» **What you have to do**: The entries below are to be returned exactly. Include all of them.

(Page-level text extractions)
◇ ◇ ◇
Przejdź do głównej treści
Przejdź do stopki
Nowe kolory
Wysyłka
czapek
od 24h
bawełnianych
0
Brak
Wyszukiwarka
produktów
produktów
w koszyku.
◇ ◇ ◇
» **Output for this exercise**:
Przejdź do głównej treści
Przejdź do stopki
Nowe kolory
Wysyłka
czapek
od 24h
bawełnianych
0
Brak
Wyszukiwarka
produktów
produktów
w koszyku.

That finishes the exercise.